Simple fact that Cassandra core team do understand their chain of Ant task execution doesn't automatically make all other contributors and interested parties understand it. More over, another person outside of present core team with prior knowledge of Ant, will require some amount of time to dive into task definitions and how they are being invoked. There is a reason why usage of Ant fade away over time, its because maintenance of builds such Cassandra takes with time more and more effort. Maven is built around convention over configuration, most of external contributors who worked with it before will come with enough of knowledge to understand what your build is doing and how. A lot of hate people feel to Maven is caused by its limitations which they try to overcome for some reason. Gradle is closer in its flexibility to Ant and gives much more power, but requires a bit of though to not complicate things too much. Switching to standardized build requires a work, but usually it improves architecture and separation of concerns. System you build might have a complex logic because of business, standards or technology requirements, but your build is not part of that complexity. If you assume it is then you just double amount of troubles as your technology will depend on over-engineered pipeline. One of major pain points I found back in 2013 or 2014 was that Cassandra had a lot of cross dependencies between packages making it impossible to simplify build in first place. Today I am even scared to look at it now. Whether these cross dependencies are needed or not - I was not able to answer myself, yet most of properly designed systems tend to build directed dependencies free of cycles.

From looking at history of root build.xml I see 75 contributors who touched it. It is not a small number, I would say that for project witch such small amount of external dependencies it is a lot. It is still a fair question if you will benefit from using other build tool. Yet I could put opposite question - where you would be, if you would make a change 7 years ago? How many hours of tweaking of Ant you would save?

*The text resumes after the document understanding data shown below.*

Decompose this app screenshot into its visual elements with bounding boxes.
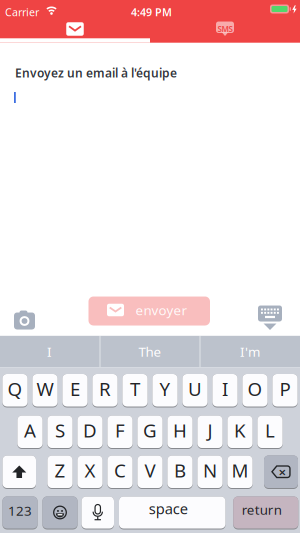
button[interactable]: T [122,374,148,408]
button[interactable]: SMS [150,20,300,38]
button[interactable]: M [227,456,253,489]
button[interactable]: Email [0,20,150,38]
button[interactable]: 123 [2,496,38,530]
staticText: O [248,376,262,401]
staticText: H [173,418,187,443]
staticText: Z [54,458,66,483]
button[interactable]: I [0,336,99,367]
staticText: The [138,343,162,360]
button[interactable]: O [242,374,268,408]
button[interactable]: Dictate [82,496,114,530]
button[interactable]: D [77,416,103,449]
staticText: M [232,458,248,483]
staticText: Envoyez un email à l'équipe [15,65,177,81]
staticText: Y [160,376,170,401]
button[interactable]: The [100,336,200,367]
button[interactable]: A [17,416,43,449]
button[interactable]: F [107,416,133,449]
staticText: X [84,458,96,483]
button[interactable]: R [92,374,118,408]
button[interactable]: Dismiss keyboard [250,302,290,334]
staticText: SMS [218,24,232,34]
button[interactable]: C [107,456,133,489]
button[interactable]: space [119,496,226,530]
button[interactable]: H [167,416,193,449]
staticText: J [208,418,212,443]
staticText: I [222,376,228,401]
staticText: V [144,458,156,483]
staticText: N [203,458,217,483]
staticText: P [280,376,290,401]
staticText: E [70,376,80,401]
button[interactable]: L [257,416,283,449]
staticText: 4:49 PM [131,5,172,19]
staticText: F [115,418,125,443]
staticText: G [143,418,157,443]
button[interactable]: Emoji [42,496,78,530]
button[interactable]: Attach photo [4,306,44,336]
button[interactable]: I'm [200,336,300,367]
button[interactable]: G [137,416,163,449]
button[interactable]: B [167,456,193,489]
staticText: K [234,418,246,443]
staticText: T [130,376,140,401]
staticText: envoyer [136,301,188,319]
button[interactable]: J [197,416,223,449]
staticText: Carrier [5,5,39,19]
button[interactable]: Shift [2,456,36,489]
button[interactable]: N [197,456,223,489]
button[interactable]: P [272,374,298,408]
staticText: B [174,458,186,483]
staticText: R [99,376,111,401]
staticText: L [265,418,275,443]
staticText: D [83,418,97,443]
staticText: I'm [240,343,260,360]
staticText: S [55,418,65,443]
staticText: Q [8,376,22,401]
staticText: space [149,499,188,518]
button[interactable]: W [32,374,58,408]
button[interactable]: K [227,416,253,449]
staticText: I [47,343,52,360]
button[interactable]: Delete [264,456,298,489]
button[interactable]: return [233,496,298,530]
staticText: U [188,376,202,401]
button[interactable]: U [182,374,208,408]
button[interactable]: Z [47,456,73,489]
button[interactable]: V [137,456,163,489]
button[interactable]: S [47,416,73,449]
staticText: return [242,501,282,518]
button[interactable]: Y [152,374,178,408]
staticText: × [278,463,286,481]
staticText: 123 [8,502,32,519]
button[interactable]: envoyer [88,296,210,326]
button[interactable]: I [212,374,238,408]
button[interactable]: Q [2,374,28,408]
button[interactable]: X [77,456,103,489]
staticText: C [114,458,126,483]
button[interactable]: E [62,374,88,408]
staticText: W [36,376,54,401]
staticText: A [24,418,36,443]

With regard to linters I saw it used in openHAB, I know Apache Maven is looking to adopt an unified code style as well. In both cases ecosystem of these projects is quite large and amount of people doing contributions is larger than core team. Yet, even if cassandra is smaller in terms of people contributing patches, it has serious enterprise use cases. Spotless, the-last-npe and other build time plugins can assure that you never get a PR or patch with amended whitespaces or code formatting. Unnecessary parts will be fixed by tool so patch will contain only needed change. Whether you will enforce it by CI or by hand, that's other question. For sure staying with Ant doesn't

Best regards,
Łukasz


On 28.11.2022 22:19, Benedict wrote:
Scott makes some valid points about legitimate benefits. I personally doubt the high upfront cost of migration will take less than a decade to pay back in time saved managing shims. But, it’s a tangible justification. Conveniently the bulk of my contributions are also at Scott’s prerogative, so if he’s fine with me (and others) wasting their time battling Gradle or Maven, or losing time to the migration, then I think my complaint is functionally neutered.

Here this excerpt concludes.